* About this task *
Give again, word for word, each line below starting at the one that contains "Další články z kategorie" and ending at the one that contains "Magazíny a zajímavosti".

* Stored items from a collection *
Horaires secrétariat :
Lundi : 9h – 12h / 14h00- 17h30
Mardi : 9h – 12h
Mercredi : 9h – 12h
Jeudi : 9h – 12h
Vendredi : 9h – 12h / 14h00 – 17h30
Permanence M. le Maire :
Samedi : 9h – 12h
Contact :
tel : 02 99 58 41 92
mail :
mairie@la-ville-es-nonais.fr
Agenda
==
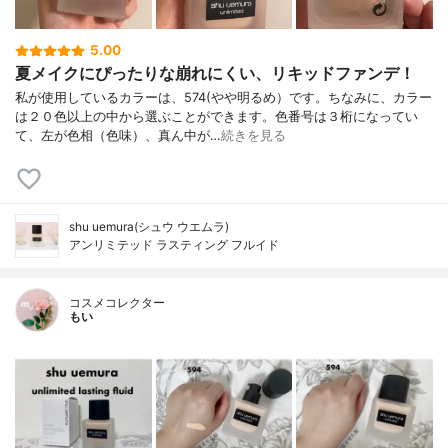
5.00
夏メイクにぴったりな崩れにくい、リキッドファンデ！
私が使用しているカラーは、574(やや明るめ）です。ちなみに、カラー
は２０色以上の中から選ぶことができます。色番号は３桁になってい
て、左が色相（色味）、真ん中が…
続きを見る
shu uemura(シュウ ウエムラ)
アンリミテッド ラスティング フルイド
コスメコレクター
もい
* * *
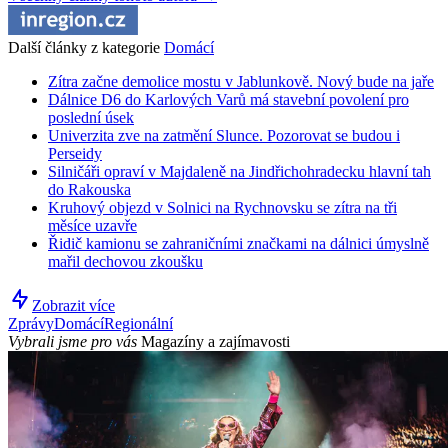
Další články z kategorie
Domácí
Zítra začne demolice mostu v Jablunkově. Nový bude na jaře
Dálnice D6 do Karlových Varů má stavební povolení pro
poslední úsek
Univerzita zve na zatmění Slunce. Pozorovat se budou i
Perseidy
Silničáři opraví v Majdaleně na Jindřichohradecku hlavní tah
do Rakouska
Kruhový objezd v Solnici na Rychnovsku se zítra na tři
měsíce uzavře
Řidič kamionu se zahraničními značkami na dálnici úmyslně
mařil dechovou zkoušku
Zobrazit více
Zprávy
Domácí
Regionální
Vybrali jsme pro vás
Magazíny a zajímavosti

* Output for this exercise *
Další články z kategorie
Domácí
Zítra začne demolice mostu v Jablunkově. Nový bude na jaře
Dálnice D6 do Karlových Varů má stavební povolení pro
poslední úsek
Univerzita zve na zatmění Slunce. Pozorovat se budou i
Perseidy
Silničáři opraví v Majdaleně na Jindřichohradecku hlavní tah
do Rakouska
Kruhový objezd v Solnici na Rychnovsku se zítra na tři
měsíce uzavře
Řidič kamionu se zahraničními značkami na dálnici úmyslně
mařil dechovou zkoušku
Zobrazit více
Zprávy
Domácí
Regionální
Vybrali jsme pro vás
Magazíny a zajímavosti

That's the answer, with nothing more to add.